## [Provided data]

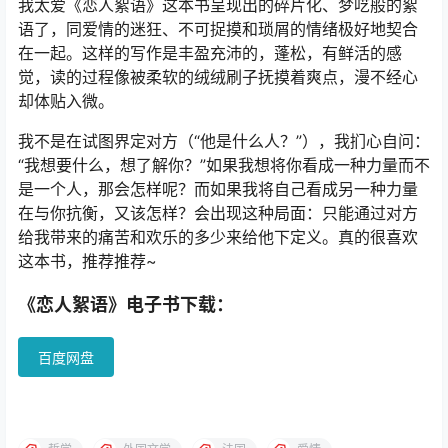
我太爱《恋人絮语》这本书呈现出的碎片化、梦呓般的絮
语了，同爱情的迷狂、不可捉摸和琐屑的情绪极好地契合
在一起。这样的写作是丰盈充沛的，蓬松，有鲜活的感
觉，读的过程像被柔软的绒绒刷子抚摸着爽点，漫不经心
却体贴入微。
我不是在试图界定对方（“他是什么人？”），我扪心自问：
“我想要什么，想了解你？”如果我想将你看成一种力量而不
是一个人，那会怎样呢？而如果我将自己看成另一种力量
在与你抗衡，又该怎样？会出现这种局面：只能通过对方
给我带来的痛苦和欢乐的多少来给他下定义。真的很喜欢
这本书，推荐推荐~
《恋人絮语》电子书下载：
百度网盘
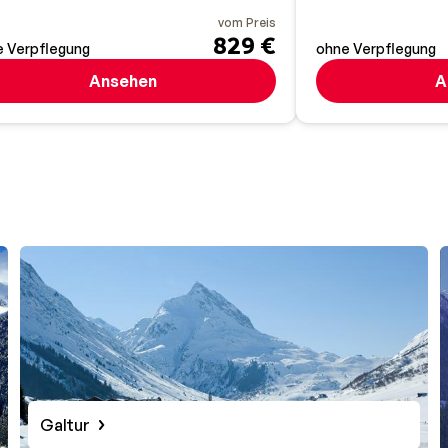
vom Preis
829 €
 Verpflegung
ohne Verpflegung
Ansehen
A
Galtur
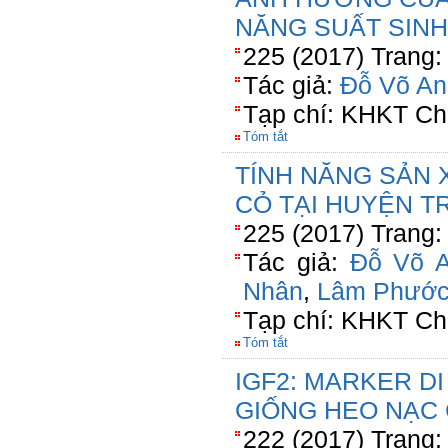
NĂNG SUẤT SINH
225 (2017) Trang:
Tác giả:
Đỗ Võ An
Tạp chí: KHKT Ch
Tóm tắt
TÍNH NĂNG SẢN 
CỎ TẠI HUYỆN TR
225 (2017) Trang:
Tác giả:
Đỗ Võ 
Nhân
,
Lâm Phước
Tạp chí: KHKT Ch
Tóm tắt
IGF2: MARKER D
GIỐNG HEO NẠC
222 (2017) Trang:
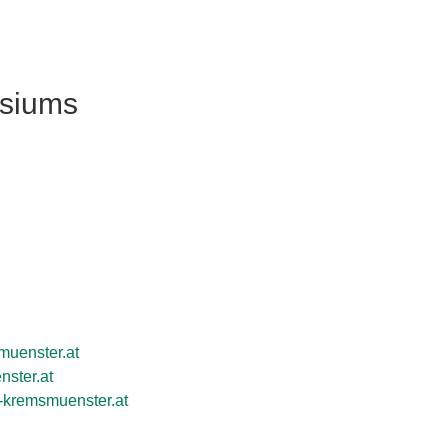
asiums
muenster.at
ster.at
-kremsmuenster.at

## [What is being asked]
Your answer should be an exact copy of the records above, with no pictures in it.

## [Written response]
我太爱《恋人絮语》这本书呈现出的碎片化、梦呓般的絮
语了，同爱情的迷狂、不可捉摸和琐屑的情绪极好地契合
在一起。这样的写作是丰盈充沛的，蓬松，有鲜活的感
觉，读的过程像被柔软的绒绒刷子抚摸着爽点，漫不经心
却体贴入微。
我不是在试图界定对方（“他是什么人？”），我扪心自问：
“我想要什么，想了解你？”如果我想将你看成一种力量而不
是一个人，那会怎样呢？而如果我将自己看成另一种力量
在与你抗衡，又该怎样？会出现这种局面：只能通过对方
给我带来的痛苦和欢乐的多少来给他下定义。真的很喜欢
这本书，推荐推荐~
《恋人絮语》电子书下载：
百度网盘
vom Preis
829 €
 Verpflegung
ohne Verpflegung
Ansehen
A
Galtur
NĂNG SUẤT SINH
225 (2017) Trang:
Tác giả:
Đỗ Võ An
Tạp chí: KHKT Ch
Tóm tắt
TÍNH NĂNG SẢN 
CỎ TẠI HUYỆN TR
225 (2017) Trang:
Tác giả:
Đỗ Võ 
Nhân
,
Lâm Phước
Tạp chí: KHKT Ch
Tóm tắt
IGF2: MARKER D
GIỐNG HEO NẠC
222 (2017) Trang:
asiums
muenster.at
ster.at
-kremsmuenster.at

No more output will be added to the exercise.